Desert, Dogs and Dutch Ovens

January 12, 2020. As I write this we’re nine days into an 11 day road trip, making a circuit through Joshua Tree, Mojave and Death Valley. It seems like the theme for this trip is desert, dogs and Dutch ovens. We like to travel with our dog Carson, and winter camping seems to be conducive to Dutch Oven cooking. After sunset I can put the camera away, start the coals for the Dutch Oven, and build a campfire.

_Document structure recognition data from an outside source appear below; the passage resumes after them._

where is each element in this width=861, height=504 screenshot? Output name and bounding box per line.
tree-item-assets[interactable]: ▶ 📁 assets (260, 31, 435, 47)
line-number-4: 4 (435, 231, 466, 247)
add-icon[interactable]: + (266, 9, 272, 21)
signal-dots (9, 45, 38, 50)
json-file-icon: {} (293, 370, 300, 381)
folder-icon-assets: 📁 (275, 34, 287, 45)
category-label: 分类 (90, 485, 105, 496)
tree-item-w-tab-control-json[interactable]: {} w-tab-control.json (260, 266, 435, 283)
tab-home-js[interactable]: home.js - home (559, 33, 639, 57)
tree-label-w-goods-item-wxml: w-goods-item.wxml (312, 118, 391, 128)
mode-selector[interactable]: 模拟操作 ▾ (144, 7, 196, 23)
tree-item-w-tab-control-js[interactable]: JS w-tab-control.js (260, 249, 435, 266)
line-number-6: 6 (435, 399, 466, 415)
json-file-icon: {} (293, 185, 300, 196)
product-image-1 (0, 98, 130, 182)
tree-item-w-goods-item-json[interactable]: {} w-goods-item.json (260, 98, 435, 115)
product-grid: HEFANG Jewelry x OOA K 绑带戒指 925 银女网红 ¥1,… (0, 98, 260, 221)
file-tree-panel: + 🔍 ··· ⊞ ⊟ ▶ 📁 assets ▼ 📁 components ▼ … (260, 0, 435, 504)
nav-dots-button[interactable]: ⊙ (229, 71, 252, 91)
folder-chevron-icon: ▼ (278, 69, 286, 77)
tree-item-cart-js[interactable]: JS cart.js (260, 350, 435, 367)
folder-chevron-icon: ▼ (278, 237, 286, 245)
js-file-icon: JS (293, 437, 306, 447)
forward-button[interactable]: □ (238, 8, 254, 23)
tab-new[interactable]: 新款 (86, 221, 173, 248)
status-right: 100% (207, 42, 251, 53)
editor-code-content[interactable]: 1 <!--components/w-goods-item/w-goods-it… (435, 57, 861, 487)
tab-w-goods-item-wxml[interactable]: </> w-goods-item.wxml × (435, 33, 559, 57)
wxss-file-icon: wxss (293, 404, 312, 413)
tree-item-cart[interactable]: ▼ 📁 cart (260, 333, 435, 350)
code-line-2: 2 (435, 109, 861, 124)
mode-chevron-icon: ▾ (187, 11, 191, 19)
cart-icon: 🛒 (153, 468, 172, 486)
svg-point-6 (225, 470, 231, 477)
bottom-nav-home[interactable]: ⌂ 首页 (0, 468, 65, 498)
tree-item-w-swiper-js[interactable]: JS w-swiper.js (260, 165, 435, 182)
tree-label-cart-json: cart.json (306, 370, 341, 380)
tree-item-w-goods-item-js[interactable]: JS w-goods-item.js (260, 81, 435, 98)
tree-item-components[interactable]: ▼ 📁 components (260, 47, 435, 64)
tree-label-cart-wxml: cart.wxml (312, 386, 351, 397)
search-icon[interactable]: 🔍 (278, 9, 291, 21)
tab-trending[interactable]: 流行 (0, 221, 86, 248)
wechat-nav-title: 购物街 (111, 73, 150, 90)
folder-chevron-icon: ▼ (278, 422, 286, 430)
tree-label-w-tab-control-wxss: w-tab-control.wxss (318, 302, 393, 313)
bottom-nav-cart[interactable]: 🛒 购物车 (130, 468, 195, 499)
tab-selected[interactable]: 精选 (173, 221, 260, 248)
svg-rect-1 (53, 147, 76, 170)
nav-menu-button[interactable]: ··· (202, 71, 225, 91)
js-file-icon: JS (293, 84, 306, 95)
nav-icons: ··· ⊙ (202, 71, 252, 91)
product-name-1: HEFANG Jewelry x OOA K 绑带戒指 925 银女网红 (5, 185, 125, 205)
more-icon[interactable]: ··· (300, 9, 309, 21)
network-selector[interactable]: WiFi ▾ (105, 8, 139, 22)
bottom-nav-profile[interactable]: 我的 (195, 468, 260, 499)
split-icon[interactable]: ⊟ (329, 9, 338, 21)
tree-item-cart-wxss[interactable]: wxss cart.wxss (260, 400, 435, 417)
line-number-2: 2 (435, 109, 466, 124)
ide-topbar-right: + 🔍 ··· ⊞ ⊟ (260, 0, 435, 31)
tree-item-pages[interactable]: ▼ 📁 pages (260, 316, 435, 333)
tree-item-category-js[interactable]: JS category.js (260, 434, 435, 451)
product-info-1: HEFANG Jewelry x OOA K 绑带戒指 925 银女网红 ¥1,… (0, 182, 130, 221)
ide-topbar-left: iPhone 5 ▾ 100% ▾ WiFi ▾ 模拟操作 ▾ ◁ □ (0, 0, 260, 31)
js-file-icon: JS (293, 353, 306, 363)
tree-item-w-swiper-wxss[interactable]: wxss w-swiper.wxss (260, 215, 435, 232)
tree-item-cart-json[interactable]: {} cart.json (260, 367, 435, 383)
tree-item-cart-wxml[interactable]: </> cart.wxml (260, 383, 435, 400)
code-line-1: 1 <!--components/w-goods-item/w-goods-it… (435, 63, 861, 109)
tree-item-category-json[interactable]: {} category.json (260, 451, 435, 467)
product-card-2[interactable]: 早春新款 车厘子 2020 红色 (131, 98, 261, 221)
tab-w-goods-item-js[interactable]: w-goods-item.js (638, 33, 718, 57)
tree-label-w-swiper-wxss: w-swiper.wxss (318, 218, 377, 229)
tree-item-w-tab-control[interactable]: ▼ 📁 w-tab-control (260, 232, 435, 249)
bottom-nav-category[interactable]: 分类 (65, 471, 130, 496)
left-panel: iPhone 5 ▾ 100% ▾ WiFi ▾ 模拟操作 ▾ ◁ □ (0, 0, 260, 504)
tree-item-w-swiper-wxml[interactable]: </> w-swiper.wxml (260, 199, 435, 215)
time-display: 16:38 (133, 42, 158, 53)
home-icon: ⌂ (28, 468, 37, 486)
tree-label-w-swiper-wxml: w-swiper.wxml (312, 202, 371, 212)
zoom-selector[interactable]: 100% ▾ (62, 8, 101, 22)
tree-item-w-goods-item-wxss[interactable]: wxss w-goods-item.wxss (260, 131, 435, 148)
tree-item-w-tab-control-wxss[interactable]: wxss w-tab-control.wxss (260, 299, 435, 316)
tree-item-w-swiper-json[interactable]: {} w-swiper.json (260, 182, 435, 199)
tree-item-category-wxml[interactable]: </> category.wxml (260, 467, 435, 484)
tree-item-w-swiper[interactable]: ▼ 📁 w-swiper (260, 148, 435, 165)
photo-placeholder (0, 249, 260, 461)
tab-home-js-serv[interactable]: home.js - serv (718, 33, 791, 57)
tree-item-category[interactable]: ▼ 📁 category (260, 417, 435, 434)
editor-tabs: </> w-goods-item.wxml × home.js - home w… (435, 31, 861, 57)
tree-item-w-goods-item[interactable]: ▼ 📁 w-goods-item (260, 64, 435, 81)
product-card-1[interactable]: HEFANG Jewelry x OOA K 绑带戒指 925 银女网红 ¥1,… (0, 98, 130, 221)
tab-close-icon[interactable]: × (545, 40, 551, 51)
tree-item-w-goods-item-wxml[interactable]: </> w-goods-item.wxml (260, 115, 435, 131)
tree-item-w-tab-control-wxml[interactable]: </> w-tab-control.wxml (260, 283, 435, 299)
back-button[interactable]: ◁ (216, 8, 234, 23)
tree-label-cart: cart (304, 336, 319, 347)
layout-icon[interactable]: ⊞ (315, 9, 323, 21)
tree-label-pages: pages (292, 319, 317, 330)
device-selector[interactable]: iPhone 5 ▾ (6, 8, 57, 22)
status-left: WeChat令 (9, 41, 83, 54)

We even used the Dutch Oven to thaw out Carson’s water dish after it had frozen solid one morning; that after we had fired up the oven to reheat some quiche from a previous breakfast. Our journey started on Saturday, January 4, with a drive to Red Rock Canyon State Park. Camp fees seemed a little steep there, but the location is worth it. Dogs need to be on leash, which is the rule for many of the places we visited. There is BLM land nearby where dispersed camping is available for free. We paid $23 for the night at Red Rock and that included a $2 senior discount. In the evening we fired up the Dutch Oven to cook cod with lemon and capers. Joann cooked a risotto dish to go along with it. A gourmet meal.

The next morning we were in no rush to hit the road so we fired up the oven again and cooked a mushroom and brie breakfast strada. Absolutely scrumptious, with enough left over to feed us for another breakfast and more.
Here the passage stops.